Work order
The output should consist solely of the lines running from the one that contains "Relationships Across the Salish Sea Bioregion" through the end of the records below, copied exactly.
[[ Materials provided, beginning ]]
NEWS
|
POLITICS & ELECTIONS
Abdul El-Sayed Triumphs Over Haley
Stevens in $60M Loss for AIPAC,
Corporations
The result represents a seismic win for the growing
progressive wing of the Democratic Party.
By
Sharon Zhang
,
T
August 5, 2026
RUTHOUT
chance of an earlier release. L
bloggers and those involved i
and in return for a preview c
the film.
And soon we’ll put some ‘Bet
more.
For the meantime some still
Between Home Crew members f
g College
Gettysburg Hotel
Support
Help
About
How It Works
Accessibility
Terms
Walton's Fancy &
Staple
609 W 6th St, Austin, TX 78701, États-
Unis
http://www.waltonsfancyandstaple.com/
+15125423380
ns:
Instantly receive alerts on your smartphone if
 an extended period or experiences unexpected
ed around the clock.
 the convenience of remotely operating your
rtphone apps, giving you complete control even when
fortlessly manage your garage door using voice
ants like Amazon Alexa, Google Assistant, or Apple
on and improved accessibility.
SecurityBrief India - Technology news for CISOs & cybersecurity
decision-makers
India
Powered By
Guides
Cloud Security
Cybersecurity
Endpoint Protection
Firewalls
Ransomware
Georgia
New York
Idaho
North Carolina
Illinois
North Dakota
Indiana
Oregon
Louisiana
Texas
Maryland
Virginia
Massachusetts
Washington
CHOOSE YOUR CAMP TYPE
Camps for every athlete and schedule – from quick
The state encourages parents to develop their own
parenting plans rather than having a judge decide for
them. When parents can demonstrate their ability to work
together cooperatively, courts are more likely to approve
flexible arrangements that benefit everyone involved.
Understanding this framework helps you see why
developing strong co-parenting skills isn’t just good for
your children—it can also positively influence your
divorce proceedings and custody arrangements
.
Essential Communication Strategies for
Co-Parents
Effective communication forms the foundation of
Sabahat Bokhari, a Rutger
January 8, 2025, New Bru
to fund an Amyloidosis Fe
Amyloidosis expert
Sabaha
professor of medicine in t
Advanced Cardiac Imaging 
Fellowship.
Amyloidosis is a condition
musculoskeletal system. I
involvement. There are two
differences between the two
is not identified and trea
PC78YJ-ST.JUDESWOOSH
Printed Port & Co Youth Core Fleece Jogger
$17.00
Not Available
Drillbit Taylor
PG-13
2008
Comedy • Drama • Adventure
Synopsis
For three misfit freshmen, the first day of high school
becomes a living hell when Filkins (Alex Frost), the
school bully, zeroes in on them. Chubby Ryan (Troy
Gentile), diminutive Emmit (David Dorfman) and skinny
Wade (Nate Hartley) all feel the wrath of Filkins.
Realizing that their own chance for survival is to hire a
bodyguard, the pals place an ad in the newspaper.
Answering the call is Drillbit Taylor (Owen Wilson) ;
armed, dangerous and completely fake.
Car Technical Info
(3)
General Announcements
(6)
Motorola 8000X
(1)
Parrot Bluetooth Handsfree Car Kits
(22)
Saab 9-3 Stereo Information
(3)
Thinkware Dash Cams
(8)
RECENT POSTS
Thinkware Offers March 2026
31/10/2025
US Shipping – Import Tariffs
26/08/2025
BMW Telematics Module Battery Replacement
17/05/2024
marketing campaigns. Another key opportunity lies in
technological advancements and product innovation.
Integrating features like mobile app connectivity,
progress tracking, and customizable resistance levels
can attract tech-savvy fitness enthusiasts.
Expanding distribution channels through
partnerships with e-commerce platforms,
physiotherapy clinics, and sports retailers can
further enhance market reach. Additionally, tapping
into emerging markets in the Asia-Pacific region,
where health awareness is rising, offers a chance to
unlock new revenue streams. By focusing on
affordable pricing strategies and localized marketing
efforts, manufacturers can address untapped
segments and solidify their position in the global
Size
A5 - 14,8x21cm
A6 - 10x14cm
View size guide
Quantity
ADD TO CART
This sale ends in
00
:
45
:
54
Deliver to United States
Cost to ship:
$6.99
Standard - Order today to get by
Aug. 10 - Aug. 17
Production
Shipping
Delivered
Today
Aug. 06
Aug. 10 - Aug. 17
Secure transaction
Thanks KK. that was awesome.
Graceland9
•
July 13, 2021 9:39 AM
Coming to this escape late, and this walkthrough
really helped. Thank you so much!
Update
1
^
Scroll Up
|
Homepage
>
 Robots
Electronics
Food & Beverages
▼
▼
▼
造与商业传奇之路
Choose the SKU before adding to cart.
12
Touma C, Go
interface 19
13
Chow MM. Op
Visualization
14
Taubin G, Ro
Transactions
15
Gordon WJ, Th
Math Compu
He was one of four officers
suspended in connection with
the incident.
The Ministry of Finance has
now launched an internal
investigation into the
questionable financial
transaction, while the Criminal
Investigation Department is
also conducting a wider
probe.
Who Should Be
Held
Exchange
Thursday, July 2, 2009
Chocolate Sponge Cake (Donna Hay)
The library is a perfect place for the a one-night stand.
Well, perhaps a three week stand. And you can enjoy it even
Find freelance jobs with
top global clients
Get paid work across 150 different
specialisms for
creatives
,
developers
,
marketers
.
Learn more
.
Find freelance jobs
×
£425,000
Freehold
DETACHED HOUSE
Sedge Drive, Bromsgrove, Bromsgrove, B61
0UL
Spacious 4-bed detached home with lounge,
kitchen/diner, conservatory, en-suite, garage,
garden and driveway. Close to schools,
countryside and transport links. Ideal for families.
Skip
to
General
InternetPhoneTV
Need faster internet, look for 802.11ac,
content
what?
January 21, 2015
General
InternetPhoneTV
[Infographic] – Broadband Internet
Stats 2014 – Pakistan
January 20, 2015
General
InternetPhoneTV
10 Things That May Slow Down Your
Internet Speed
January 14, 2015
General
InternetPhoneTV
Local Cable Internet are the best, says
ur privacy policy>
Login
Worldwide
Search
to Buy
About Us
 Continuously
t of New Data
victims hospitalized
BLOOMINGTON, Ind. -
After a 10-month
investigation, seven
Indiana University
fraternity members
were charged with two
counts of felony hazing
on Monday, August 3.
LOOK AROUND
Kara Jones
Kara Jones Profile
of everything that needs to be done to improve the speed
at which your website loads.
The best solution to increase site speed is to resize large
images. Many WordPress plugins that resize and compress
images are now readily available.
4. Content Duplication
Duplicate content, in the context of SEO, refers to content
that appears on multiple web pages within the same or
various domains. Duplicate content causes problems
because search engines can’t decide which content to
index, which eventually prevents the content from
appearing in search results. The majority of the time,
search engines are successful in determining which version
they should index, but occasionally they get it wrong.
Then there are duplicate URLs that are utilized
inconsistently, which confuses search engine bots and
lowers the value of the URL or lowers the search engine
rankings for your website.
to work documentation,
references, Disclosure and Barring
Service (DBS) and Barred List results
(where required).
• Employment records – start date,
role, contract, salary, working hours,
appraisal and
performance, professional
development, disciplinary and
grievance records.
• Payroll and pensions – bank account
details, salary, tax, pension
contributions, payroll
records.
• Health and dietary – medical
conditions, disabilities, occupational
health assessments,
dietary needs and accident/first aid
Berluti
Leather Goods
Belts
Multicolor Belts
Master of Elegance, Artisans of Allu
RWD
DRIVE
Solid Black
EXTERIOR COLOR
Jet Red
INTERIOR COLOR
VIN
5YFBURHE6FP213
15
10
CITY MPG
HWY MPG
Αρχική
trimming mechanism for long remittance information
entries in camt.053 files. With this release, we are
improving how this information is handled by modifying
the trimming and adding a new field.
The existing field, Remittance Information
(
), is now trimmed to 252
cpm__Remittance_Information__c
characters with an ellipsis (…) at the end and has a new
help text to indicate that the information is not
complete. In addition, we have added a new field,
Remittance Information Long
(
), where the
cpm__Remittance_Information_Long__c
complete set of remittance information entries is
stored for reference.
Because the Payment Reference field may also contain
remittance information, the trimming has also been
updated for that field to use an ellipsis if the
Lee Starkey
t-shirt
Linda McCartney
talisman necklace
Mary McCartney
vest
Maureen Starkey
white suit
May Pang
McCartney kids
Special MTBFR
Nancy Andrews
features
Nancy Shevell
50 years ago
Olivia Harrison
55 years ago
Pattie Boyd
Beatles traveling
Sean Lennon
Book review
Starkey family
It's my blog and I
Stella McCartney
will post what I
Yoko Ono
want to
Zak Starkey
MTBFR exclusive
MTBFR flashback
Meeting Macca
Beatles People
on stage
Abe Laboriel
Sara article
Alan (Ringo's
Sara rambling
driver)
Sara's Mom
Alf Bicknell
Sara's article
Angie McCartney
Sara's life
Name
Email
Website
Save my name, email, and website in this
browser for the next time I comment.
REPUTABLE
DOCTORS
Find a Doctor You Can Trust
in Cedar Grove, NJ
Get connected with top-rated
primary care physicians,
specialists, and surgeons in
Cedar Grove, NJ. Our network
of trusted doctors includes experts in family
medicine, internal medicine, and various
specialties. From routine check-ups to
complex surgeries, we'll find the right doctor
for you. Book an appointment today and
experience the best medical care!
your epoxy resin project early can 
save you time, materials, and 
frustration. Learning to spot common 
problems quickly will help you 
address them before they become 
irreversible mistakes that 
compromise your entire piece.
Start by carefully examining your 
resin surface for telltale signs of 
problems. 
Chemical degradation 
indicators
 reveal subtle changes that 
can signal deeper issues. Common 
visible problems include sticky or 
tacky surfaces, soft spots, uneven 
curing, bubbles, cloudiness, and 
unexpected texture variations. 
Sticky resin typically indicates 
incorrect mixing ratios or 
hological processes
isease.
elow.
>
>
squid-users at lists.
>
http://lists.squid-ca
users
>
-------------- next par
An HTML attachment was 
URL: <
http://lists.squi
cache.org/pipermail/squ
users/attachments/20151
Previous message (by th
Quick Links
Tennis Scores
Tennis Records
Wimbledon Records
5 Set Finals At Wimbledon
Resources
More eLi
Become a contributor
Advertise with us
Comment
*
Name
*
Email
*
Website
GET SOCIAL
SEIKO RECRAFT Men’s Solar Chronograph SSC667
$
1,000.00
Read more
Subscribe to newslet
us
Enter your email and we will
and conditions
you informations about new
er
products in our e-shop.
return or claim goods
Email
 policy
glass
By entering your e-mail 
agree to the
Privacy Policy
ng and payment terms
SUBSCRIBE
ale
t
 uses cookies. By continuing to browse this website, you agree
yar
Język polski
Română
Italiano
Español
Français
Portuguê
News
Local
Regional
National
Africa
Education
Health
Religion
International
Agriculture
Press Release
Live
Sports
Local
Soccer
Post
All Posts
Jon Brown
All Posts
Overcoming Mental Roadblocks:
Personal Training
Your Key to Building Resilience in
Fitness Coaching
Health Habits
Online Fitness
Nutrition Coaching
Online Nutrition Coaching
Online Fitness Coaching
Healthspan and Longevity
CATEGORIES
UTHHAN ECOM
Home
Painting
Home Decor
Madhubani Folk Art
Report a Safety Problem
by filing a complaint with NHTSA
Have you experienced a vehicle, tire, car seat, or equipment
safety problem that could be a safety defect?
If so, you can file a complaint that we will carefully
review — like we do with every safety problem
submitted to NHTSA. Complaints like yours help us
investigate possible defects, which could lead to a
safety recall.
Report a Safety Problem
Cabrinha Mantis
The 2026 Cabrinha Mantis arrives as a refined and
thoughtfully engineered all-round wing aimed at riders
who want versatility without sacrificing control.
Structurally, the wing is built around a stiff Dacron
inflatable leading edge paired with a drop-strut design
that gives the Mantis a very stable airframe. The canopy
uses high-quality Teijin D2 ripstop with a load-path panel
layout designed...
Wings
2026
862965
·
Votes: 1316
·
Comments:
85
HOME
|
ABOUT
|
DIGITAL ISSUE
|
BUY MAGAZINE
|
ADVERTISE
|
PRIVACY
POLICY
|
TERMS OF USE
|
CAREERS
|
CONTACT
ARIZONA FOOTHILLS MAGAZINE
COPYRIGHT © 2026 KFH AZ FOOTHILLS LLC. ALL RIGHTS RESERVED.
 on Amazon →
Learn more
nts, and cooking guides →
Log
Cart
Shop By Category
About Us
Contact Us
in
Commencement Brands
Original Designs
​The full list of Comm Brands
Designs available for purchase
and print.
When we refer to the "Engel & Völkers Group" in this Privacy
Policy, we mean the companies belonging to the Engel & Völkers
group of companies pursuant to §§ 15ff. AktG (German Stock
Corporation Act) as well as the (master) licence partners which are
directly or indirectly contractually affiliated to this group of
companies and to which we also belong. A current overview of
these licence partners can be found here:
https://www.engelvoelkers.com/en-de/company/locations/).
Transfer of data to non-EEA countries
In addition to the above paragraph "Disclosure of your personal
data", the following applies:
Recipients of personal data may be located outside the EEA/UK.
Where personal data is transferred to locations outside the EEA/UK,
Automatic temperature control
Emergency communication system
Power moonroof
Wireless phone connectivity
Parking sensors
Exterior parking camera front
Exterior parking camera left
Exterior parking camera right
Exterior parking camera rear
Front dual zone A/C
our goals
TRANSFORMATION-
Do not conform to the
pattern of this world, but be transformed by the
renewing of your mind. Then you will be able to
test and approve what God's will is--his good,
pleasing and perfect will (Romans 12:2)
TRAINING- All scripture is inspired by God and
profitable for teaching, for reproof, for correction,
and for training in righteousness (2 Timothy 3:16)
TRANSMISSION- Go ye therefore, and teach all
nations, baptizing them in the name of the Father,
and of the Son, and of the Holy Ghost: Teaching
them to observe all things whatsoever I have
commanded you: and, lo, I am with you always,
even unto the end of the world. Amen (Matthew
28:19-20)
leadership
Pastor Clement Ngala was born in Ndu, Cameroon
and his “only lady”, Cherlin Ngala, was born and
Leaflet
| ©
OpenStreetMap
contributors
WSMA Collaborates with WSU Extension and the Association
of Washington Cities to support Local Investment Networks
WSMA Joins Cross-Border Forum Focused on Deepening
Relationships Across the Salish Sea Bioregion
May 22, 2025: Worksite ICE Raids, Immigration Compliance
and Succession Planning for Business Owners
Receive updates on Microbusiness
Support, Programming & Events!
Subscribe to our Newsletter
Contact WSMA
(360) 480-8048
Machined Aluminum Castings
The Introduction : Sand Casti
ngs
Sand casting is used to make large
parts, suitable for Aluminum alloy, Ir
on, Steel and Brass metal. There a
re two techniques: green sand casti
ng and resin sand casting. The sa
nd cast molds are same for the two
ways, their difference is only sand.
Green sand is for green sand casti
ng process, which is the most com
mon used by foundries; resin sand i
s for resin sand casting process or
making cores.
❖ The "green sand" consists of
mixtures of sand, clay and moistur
[[ Materials provided, end ]]
Problem solution
Relationships Across the Salish Sea Bioregion
May 22, 2025: Worksite ICE Raids, Immigration Compliance
and Succession Planning for Business Owners
Receive updates on Microbusiness
Support, Programming & Events!
Subscribe to our Newsletter
Contact WSMA
(360) 480-8048
Machined Aluminum Castings
The Introduction : Sand Casti
ngs
Sand casting is used to make large
parts, suitable for Aluminum alloy, Ir
on, Steel and Brass metal. There a
re two techniques: green sand casti
ng and resin sand casting. The sa
nd cast molds are same for the two
ways, their difference is only sand.
Green sand is for green sand casti
ng process, which is the most com
mon used by foundries; resin sand i
s for resin sand casting process or
making cores.
❖ The "green sand" consists of
mixtures of sand, clay and moistur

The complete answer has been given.